[Collected data entries]
▼
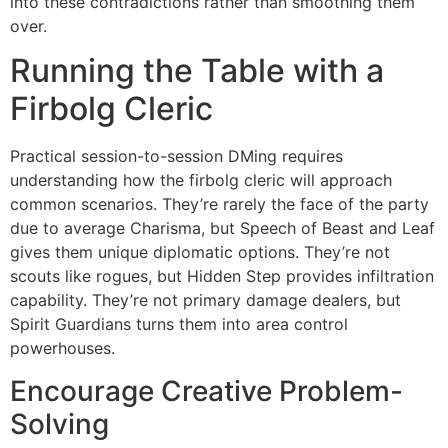
into these contradictions rather than smoothing them
over.
Running the Table with a
Firbolg Cleric
Practical session-to-session DMing requires
understanding how the firbolg cleric will approach
common scenarios. They’re rarely the face of the party
due to average Charisma, but Speech of Beast and Leaf
gives them unique diplomatic options. They’re not
scouts like rogues, but Hidden Step provides infiltration
capability. They’re not primary damage dealers, but
Spirit Guardians turns them into area control
powerhouses.
Encourage Creative Problem-
Solving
▲
• Exercise
In the records above, locate the line that contains "Spirit Guardians turns them into area control". Repeat it and every line after it, exactly, and nothing else.

• Exercise result
Spirit Guardians turns them into area control
powerhouses.
Encourage Creative Problem-
Solving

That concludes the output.